Gemma Oaten developed an eating disorder aged 11. Now 21, and after a long struggle, she is positive about recovery.

“I never worried about my weight when I was younger. I’d been close friends with the lads at school. But then suddenly they were looking at me differently and there was jealousy from girls. I was a high achiever and people would pick on me – calling me a slag.

“I couldn’t control people’s opinions but I could control my food. I felt under pressure to achieve and it was a way to escape. When my periods stopped it felt like I was a child again and that’s what I wanted… Anorexia crept up on me.

“When I first went to the doctor’s they said ‘you’re not underweight enough yet for it to be a problem’. But you don’t have to be thin to have an eating disorder. So I decided to make sure I lost enough to get help.

“Anorexia takes over everything. I went to an adolescent unit, but it treated people with all sorts of different problems. They didn’t have a clue how to help so my parents took me out of there.
“At 15 I got back to a normal weight but still felt uncomfortable. I got a stomach bug and around that time I became bulimic. It gave me a sense of release from my anger. I was in and out of hospital with low potassium and fainting. It was frightening.

“I’m doing well now.
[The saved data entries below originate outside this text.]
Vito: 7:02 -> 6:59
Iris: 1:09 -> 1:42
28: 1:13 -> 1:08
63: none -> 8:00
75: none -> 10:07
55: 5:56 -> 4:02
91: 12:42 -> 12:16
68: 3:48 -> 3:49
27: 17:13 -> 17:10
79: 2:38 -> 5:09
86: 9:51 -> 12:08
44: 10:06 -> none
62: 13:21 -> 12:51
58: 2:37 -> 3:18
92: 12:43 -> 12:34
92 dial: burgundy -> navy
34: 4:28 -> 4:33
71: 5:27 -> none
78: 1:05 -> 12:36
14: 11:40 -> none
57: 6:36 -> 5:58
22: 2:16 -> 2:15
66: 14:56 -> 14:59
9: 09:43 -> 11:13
I have difficult times but I have the power not to let it beat me. I can’t imagine how I would have managed without my fantastic family. They’ve had to fight to get me help – it’s such a battle and you need funding.
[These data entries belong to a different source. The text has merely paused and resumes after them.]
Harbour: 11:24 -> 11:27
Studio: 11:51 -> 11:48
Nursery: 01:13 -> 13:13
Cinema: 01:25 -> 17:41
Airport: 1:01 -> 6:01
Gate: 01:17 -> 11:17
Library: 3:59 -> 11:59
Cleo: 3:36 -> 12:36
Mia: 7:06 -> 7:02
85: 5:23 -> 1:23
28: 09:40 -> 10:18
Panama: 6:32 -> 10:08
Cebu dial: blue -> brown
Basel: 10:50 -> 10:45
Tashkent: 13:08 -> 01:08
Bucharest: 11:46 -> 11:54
“I see a psychotherapist regularly and that’s a big factor. I finally have some consistency – I trust her and she’s there for me. But there’s still so many who aren’t getting help. It’s not about vanity, it’s nothing to do with that. It’s a form of control.”

Warning signs

  • A preoccupation with calories and fat grams
  •  Frequent weighing
  •  Food rituals (eating foods in sequence, not letting certain foods touch each other; cutting food up very small)
  •  Avoiding eating in public
     A preoccupation with food
  •  Excessive exercise
  •  Disappearing to the bathroom after a meal
  •  Evidence of use of laxatives, diuretics or vomiting
  •  Wearing baggy clothes
  •  Irregular or no periods
  •  A distorted perception of their own appearance and body weight

    What can help

  • Accepting that change must come from the young person and cannot be forced.
  • Anticipating some level of denial – eating disorders can be comparable to addictions in this regard.
  • Giving the young person a chance to talk and explain their point of view.
  • Encouraging the young person to seek professional help.
  • Being consistent; parents especially should try to agree on a strategy and stick to it.

    What does not help

  • Offering bribes or rewards to make the child change eating behaviours.
  • Making threats and being confrontational.
  • Ignoring the problem in the hope it will go away without help.